Felicity gave birth to a little girl on 6th March 2008, weighing 5lb 5oz at 9.29 a.m. Her partner Michael Balfour says that the little one is cute! Felicity says the little babe is perfect with flat ears, a button nose and a button chin! She is yet to be named. Malheureusement, Sweetpea is still in France but as soon as we have photos we will post them here!

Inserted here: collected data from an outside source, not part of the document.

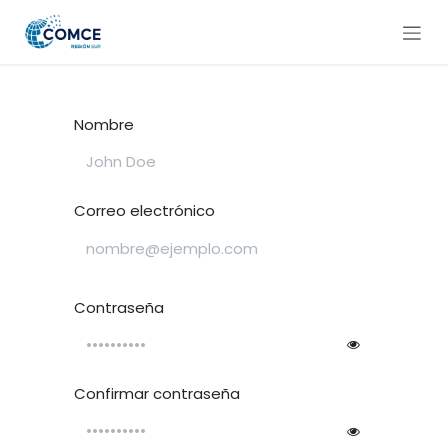
Ir al contenido
Nombre
Correo electrónico
Contraseña
Confirmar contraseña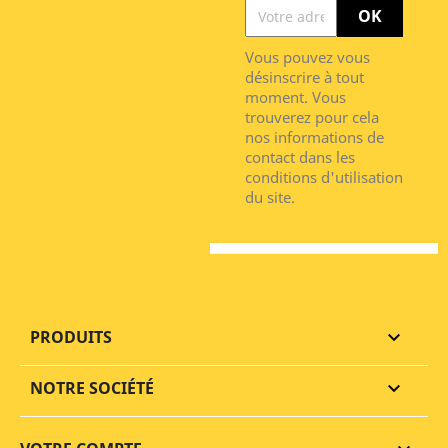
Vous pouvez vous
désinscrire à tout
moment. Vous
trouverez pour cela
nos informations de
contact dans les
conditions d'utilisation
du site.
PRODUITS

NOTRE SOCIÉTÉ
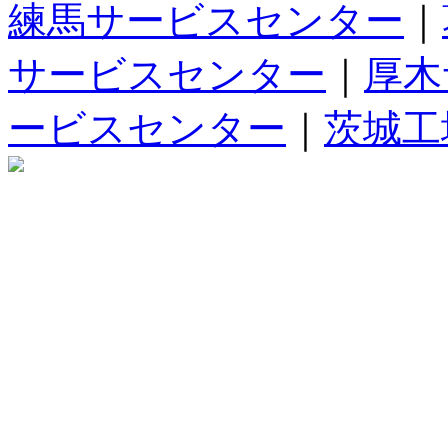
練馬サービスセンター
｜
サービスセンター
｜
厚木
ービスセンター
｜
茨城工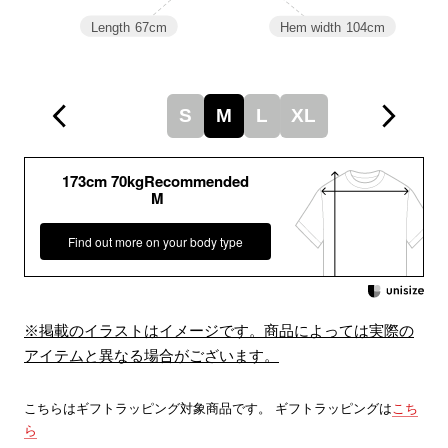
Length
67cm
Hem width
104cm
S
M
L
XL
173cm 70kgRecommended
M
Find out more on your body type
※掲載のイラストはイメージです。商品によっては実際の
アイテムと異なる場合がございます。
こちらはギフトラッピング対象商品です。 ギフトラッピングは
こち
ら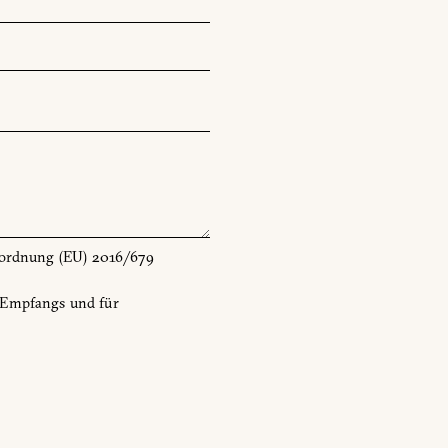
Mailaddresse
Facebook
erordnung (EU) 2016/679
-Empfangs und für
EU) Verordnung 2016/679
fangs und zu kommerziellen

And today is the Feast day of St Felicity. So Happy Feast Day to my daughter.

Wednesday, 5 March 2008

St David's Day in France




It's the weekend of March 1st and so we celebrate Wales whilst being in France. We ate leek and potato soup for lunch. The little Welsh cakes, they really are drop scones, were eaten like hot cakes during the tea break of the dancing lesson!! And my cousin Heather's Damson Jam was outstandingly excellent and earned the praises of our French friends! We have eaten the toasted slices of Fruit Loaf served with the damson jam or Edna's Marmalade for breakfast! I have had to translate the recipes into French!


WELSH SCONES
Rub together the 125g butter and 250g of self-raising flour. Put the 75g castor sugar, Pinch of cinnamon, 100g raisins into the mixture. Add 1 egg or milk to form a dough. Cover and refrigerate for about half an hour. Roll out the mixture until it is about 1cm thick. Cut out circles.Cook the cakes in a dry frying pan or on a bakestone WITHOUT using oil or butter until they are browned on both sides. Serve alone or with butter, confiture, honey, cream .... as you wish!


BREMER FRUIT LOAF
I found a recipe which seems to be the same as for Bara Brith, an Irish tea bread. The recipe was for a huge quantity so I have adapted it! Even this makes two smallish round loaves! This is my version.
375g plain flour
1 good teaspoon dried yeast mixed with 1 tsp sugar and a little warm water
125ml approximately of warm milk or mix of milk/yoghurt/water (your choice)
50g sugar
200g butter
half teaspoon vanilla powder/essence and the same of salt and the same of cardamom seeds (not the pods) which could be crushed/ground
75g ground/chopped/flaked almonds
125g chopped candied citrus peel
150g raisins
zest and juice of lemon / orange (I added some fresh plum juice!!)
Add the yeast mixture to a well in the centre of the sieved flour. Cover with some of the flour and leave somewhere warm for about 15 minutes. Melt the butter and add this and the rest of the ingredients to the floury mix. Knead the dough until it feels like a good texture. If it is a bit dry add a little more liquid. If it is too wet add a little more flour as you knead it. Form inot two round balls and place ona greased baking tray. Cover with a damp tea towel and leave to stand in a warm place until risen. Brush with some milk. Bake in a pre-heated oven 190°C or 180°C if fan-assisted for about 45 minutes. Some raisins may get a little burnt and fall from the bread. Leave to cool. Eat whilst warm. Use butter, confiture or honey, cream as you wish!!
NB
You could use cinnamon instead of cardamom.
You could soak the raisins in brandy or tea for several hours before you make the recipe.

Sunday, 2 March 2008

Friends in February

Mirror mirror in the garden, Qui est la belle de notre jardin?



The Plasterboard goes up in the verandah despite Captain Sensible's back screaming at him... and I as we scale ladders to fix the heavy weights to the ceiling! For a gentler occupation he has been making bird boxes with the kiddywinks!!



We eat economically! Six splendid sardines for 2 euros with marinated tomatoes! Our neighbours gifted us large leeks and carrots "in conversation" for winter soup!